3k views Asked by At

Reading this and having tried np.correlate and cv2.matchTemplate I still have a question that I don't seem to be able to solve.

I've got two numpy arrays each with the shape (6000,50). 6000 sequences with each 50 values. Now I would like to do a cross-correlation of two 1-dimensional sequences of this array to detect the timeshift. I tried openCV briefly, but for me this returns a single number (I expect the highest correlation), so now I use numpy.correlate like this:

np.correlate(x[2500], y[2500], mode='same')

(In the cross-correlation plot I'm not looking for the highest peak, but I'm looking for the first peak using this. See plot for an example)

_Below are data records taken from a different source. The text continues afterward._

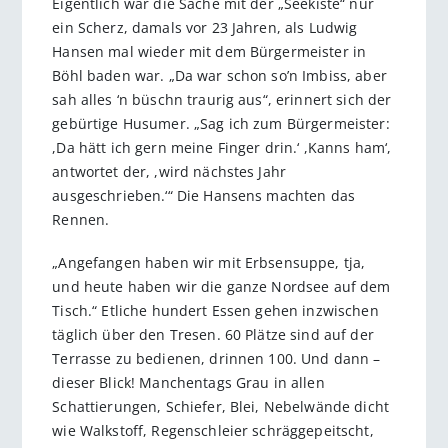
Eigentlich war die Sache mit der „Seekiste“ nur
ein Scherz, damals vor 23 Jahren, als Ludwig
Hansen mal wieder mit dem Bürgermeister in
Böhl baden war. „Da war schon so’n Imbiss, aber
sah alles ‘n büschn traurig aus“, erinnert sich der
gebürtige Husumer. „Sag ich zum Bürgermeister:
,Da hätt ich gern meine Finger drin.‘ ,Kanns ham‘,
antwortet der, ,wird nächstes Jahr
ausgeschrieben.‘“ Die Hansens machten das
Rennen.
„Angefangen haben wir mit Erbsensuppe, tja,
und heute haben wir die ganze Nordsee auf dem
Tisch.“ Etliche hundert Essen gehen inzwischen
täglich über den Tresen. 60 Plätze sind auf der
Terrasse zu bedienen, drinnen 100. Und dann –
dieser Blick! Manchentags Grau in allen
Schattierungen, Schiefer, Blei, Nebelwände dicht
wie Walkstoff, Regenschleier schräggepeitscht,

enter image description here

As you might expect, I would like to do this for all 6000 sequences, but hoping to avoid iteration. I was hoping this would work:

np.correlate(x, y, mode='same')

But this gives me the following error: ValueError: object too deep for desired array.

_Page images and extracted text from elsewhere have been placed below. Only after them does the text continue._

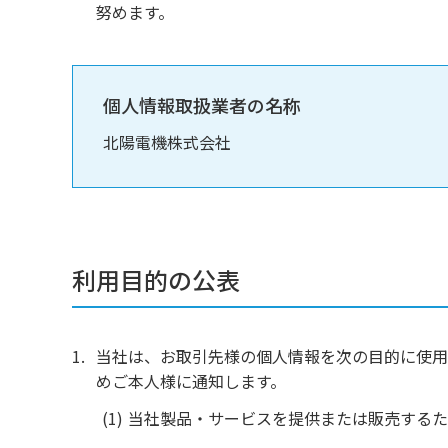
努めます。
個人情報取扱業者の名称
北陽電機株式会社
利用目的の公表
当社は、お取引先様の個人情報を次の目的に使用
めご本人様に通知します。
当社製品・サービスを提供または販売するた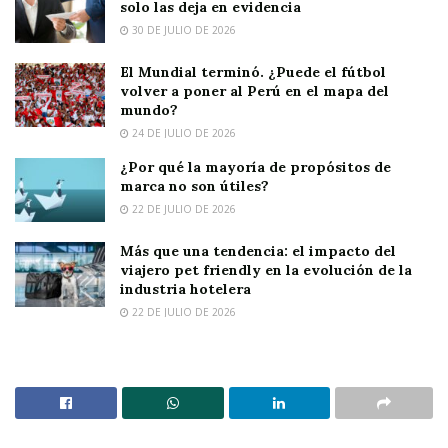
solo las deja en evidencia
30 DE JULIO DE 2026
El Mundial terminó. ¿Puede el fútbol
volver a poner al Perú en el mapa del
mundo?
24 DE JULIO DE 2026
¿Por qué la mayoría de propósitos de
marca no son útiles?
22 DE JULIO DE 2026
Más que una tendencia: el impacto del
viajero pet friendly en la evolución de la
industria hotelera
22 DE JULIO DE 2026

Is there any change that this is possible with NumPy or OpenCV. Or will i have to do it like this :(

for i in range(x.shape[0]):
    np.correlate(x[i], y[i], mode='same')
1

There are 1 answers

3
Jaime On BEST ANSWER

scipy.ndimage.correlate1d seemed like what you are after, but it only broadcasts on the first array, the second has to be strictly 1D, so no luck there. And the functions in scipy.signal do multi-dimensional correlation, not 1D like you are after. So there doesn't seem to be anything in the stack that solves your problem.

Just for the fun of it, you could always do this with FFTs and the cross-correlation theorem:

def correlate1(a, b):
    c = np.empty_like(a)
    for j in range(len(a)):
        c[j] = np.correlate(a[j], b[j], 'same')
    return c

def correlate2(a, b):
    n = a.shape[-1]
    a_fft = np.fft.fft(a, n=2*n)
    b_fft = np.fft.fft(b, n=2*n)
    cc = np.fft.ifft(a_fft * b_fft.conj()).real
    return np.concatenate((cc[..., -n//2:], cc[..., :(n-1)//2 + 1]), axis=-1)

With your use case this isn't a great idea:

In [11]: a = np.random.rand(6000, 50)
    ...: b = np.random.rand(6000, 50)
    ...: 

In [12]: np.allclose(correlate1(a, b), correlate2(a, b))
Out[12]: True

In [13]: %timeit correlate1(a, b)
10 loops, best of 3: 37.5 ms per loop

In [14]: %timeit correlate2(a, b)
10 loops, best of 3: 71.8 ms per loop

But the approach does have its merits, mostly for larger sequences:

In [15]: a = np.random.rand(50, 6000)
    ...: b = np.random.rand(50, 6000)
    ...: 

In [16]: %timeit correlate1(a, b)
1 loops, best of 3: 516 ms per loop

In [17]: %timeit correlate2(a, b)
10 loops, best of 3: 89.2 ms per loop